These assumptions when combined with General Relativity result in a universe that is governed by the Friedmann–Robertson–Walker metric (FRW metric). The FRW metric allows for a universe that is either expanding or contracting (as well as stationary but unstable universes). When Hubble's Law was discovered, most astronomers interpreted the law as a sign the universe is expanding. This implies the universe was smaller in the past, and therefore led to the following conclusions:

 the universe emerged from a hot, dense state at a finite time in the past,
 because the universe heats up as it contracts and cools as it expands, in the first moments that time existed as we know it, the temperatures were high enough for Big Bang nucleosynthesis to occur, and
 a cosmic microwave background pervading the entire universe should exist, which is a record of a phase transition that occurred when the atoms of the universe first formed.

These features were derived by numerous individuals over a period of years; indeed it was not until the middle of the twentieth century that accurate predictions of the last feature and observations confirming its existence were made. Non-standard theories developed either by starting from different assumptions or by contradicting the features predicted by the prevailing standard model of cosmology.

Steady State theories

The Steady State theory extends the homogeneity assumption of the cosmological principle to reflect a homogeneity in time as well as in space. This "perfect cosmological principle" as it would come to be called asserted that the universe looks the same everywhere (on the large scale), the same as it always has and always will. This is in contrast to Lambda-CDM, in which the universe looked very different in the past and will look very different in the future. Steady State theory was proposed in 1948 by Fred Hoyle, Thomas Gold, Hermann Bondi and others. In order to maintain the perfect cosmological principle in an expanding universe, steady state cosmology had to posit a "matter-creation field" (the so-called C-field) that would insert matter into the universe in order to maintain a constant density.

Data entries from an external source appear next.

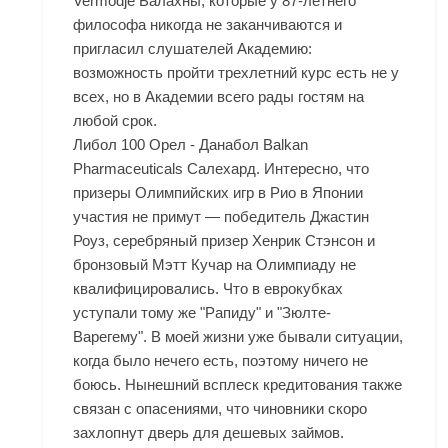
Vermodje Балахны
, которые у 87-летнего
философа никогда не заканчиваются и
пригласил слушателей Академию:
возможность пройти трехлетний курс есть не у
всех, но в Академии всего рады гостям на
любой срок.
Либол 100 Орел - Данабол Balkan
Pharmaceuticals Салехард. Интересно, что
призеры Олимпийских игр в Рио в Японии
участия не примут — победитель Джастин
Роуз, серебряный призер Хенрик Стэнсон и
бронзовый Мэтт Кучар на Олимпиаду не
квалифицировались. Что в еврокубках
уступали тому же "Рапиду" и "Зюлте-
Варегему". В моей жизни уже бывали ситуации,
когда было нечего есть, поэтому ничего не
боюсь. Нынешний всплеск кредитования также
связан с опасениями, что чиновники скоро
захлопнут дверь для дешевых займов.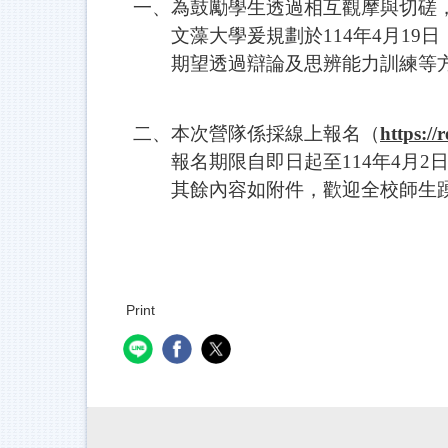
一、為鼓勵學生透過相互觀摩與切磋
文藻大學爰規劃於114年4月19日
期望透過辯論及思辨能力訓練等方
二、本次營隊係採線上報名（
https:/
報名期限自即日起至114年4月2
其餘內容如附件，歡迎全校師生踴
Print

The debate between the Big Bang and the Steady State models would happen for 15 years with camps roughly evenly divided until the discovery of the cosmic microwave background radiation. This radiation is a natural feature of the Big Bang model which demands a "time of last scattering" where photons decouple with baryonic matter. The Steady State model proposed that this radiation could be accounted for by so-called "integrated starlight" which was a background caused in part by Olbers' paradox in an infinite universe. In order to account for the uniformity of the background, steady state proponents posited a fog effect associated with microscopic iron particles that would scatter radio waves in such a manner as to produce an isotropic CMB. The proposed phenomena was whimsically named "cosmic iron whiskers" and served as the thermalization mechanism. The Steady State theory did not have the horizon problem of the Big Bang because it assumed an infinite amount of time was available for thermalizing the background.

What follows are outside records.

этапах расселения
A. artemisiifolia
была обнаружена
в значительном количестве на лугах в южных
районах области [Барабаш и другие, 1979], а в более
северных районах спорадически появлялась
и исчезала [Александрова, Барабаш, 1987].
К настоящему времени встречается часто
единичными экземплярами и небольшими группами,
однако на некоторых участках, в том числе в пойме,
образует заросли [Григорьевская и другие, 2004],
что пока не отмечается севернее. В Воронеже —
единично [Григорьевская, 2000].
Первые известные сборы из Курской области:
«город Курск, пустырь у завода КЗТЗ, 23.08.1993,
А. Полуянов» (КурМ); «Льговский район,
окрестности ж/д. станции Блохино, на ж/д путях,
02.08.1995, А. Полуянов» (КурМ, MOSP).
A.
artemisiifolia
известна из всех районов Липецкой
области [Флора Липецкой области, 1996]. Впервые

As more cosmological data began to be collected, cosmologists began to realize that the Big Bang correctly predicted the abundance of light elements observed in the cosmos. What was a coincidental ratio of hydrogen to deuterium and helium in the steady state model was a feature of the Big Bang model. Additionally, detailed measurements of the CMB since the 1990s with the COBE, WMAP and Planck observations indicated that the spectrum of the background was closer to a blackbody than any other source in nature. The best integrated starlight models could predict was a thermalization to the level of 10% while the COBE satellite measured the deviation at one part in 105. After this dramatic discovery, the majority of cosmologists became convinced that the steady state theory could not explain the observed CMB properties.

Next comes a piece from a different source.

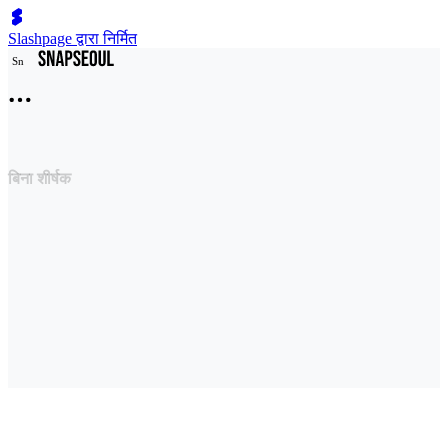
Slashpage द्वारा निर्मित
S
n
बिना शीर्षक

Although the original steady state model is now considered to be contrary to observations (particularly the CMB) even by its one-time supporters, modifications of the steady state model have been proposed, including a model that envisions the universe as originating through many little bangs rather than one big bang (the so-called "quasi-steady state cosmology"). It supposes that the universe goes through periodic expansion and contraction phases, with a soft "rebound" in place of the Big Bang. Thus the Hubble Law is explained by the fact that the universe is currently in an expansion phase. Work continues on this model (most notably by Jayant V. Narlikar), although it has not gained widespread mainstream acceptance.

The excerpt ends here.